Véronique Decker ouvre les yeux des députés. Pour elle c’est al précarité qui coule les familles et elle en donne des exemples saisissants. « Les enfants pauvres peuvent réussir mais pas ceux de la grande pauvreté. S’agglutinent les désordres sociaux, mentaux, affectifs qui font qu’il n’y a plus de disponibilité pour l’enfant. C’ets ca qui détruit l’enfance de beaucoup d’enfants de la grande précarité ». Elle montre que les communes, comme Bobigny, refusent des scolarisations faute de logement.
Elle évoque la pauvreté de son école. « Il n’y a pas de bourse à l’école élémentaire et on a supprimé les crédits Baranger au profit de crédits ZEP supprimés eux aussi. On n’a plus de crédit contrat de ville ». Elle parle du « zig zag » des emplois aidés , accordés et repris sans avertissement. Ainsi à cette rentrée elle a appris le 31 aout le départ de 5 contrats aidés. « A chaque fois on a du désorganiser ce qu’on avait organisé ».
La mixité sociale ? « Ca se construit. Quand un collège a de l’évitement c’est qu’il n’a pas les moyens de rejoindre les autres. Peut être qu’il faut moins d’élèves ou plus de fonds sociaux. Mai sc’est jamais ce qu’on fait ».
Elle évoque les problèmes de santé des enfants et les temps d’attente pour accéder à une orthophoniste ou au CMP. « On a divisé par 2 ou 4 le nombre de rased et on a accueilli les enfants handicapés, on a donc multiplié leur travail par 2 ou 4. La prévention n’est plus faite ».
Au député Le Bohec (en marche) qui annonce qu’il va déposer une proposition de loi pou rla gratuité de la cantine, elle peut répondre que la cantine est déjà gratuite à Bobigny mais que ca ne régle rien. « Le jours où la cantine est en grève les enfants travaillent mieux l’après midi ». Il ne suffit aps de rendre la cantine gratuite il faut fixer des seuils d’encadrement.

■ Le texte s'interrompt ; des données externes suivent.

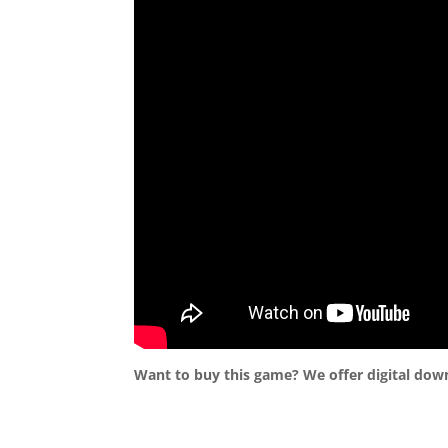
Want to buy this game? We offer digital dow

Elle demande qu’on arrête les destructions de logements sociaux et qu’on rétablisse l’obligation pour les communes de déclarer les enfants vivant sur le territoire communal.
A la députée AC Lang, en marche, qui estime que les Rased sont inefficaces, elle rappelle que les dédoublements ne règleront pas les difficultés des enfants.
Des ministres sans grande politique
Jean-Michel Blanquer et Agnès Buzyn sont intervenus l’après midi et n’ont donc ni croisé ni écouté les 3 experts de la matinée. JM Blanquer a vanté les mesures gouvernementales principalement les dédoublements en rep+ (« les familles disent que c’ets la première fois qu’un politique publique est à leur avantage »). Autre mesure les « devoirs faits ».
Les deux ministres ont abordé la question de la santé scolaire. JM Blanquer a annoncé qu’uen solution interministérielle permettra de trouver une solution pour la visite à 6 ans , théoriquement obligatoire mais que le nombre de médecins scolaires ne permet plus d’organiser partout. « On va promouvoir la pluriprofessionalité et le travail en réseau », affirme A Buzyn. Elle a aussi annoncé qu’elle envisage de donner un petit déjeuner à l’école.
On retiendra encore « l’évaluation mitigée » des Rased selon JM Blanquer, « parfois contre productifs » et l’abandon de tout volontarisme en matière de mixité sociale. » La mixité sociale ça ne se décrète pas » affirme le ministre. « Ca s’encourage avec l’attractivité des établissements défavorisés ». Et le ministre évoque les classes bilangues ou latin grec. Un peu maigre pour un débat sur la grande pauvreté.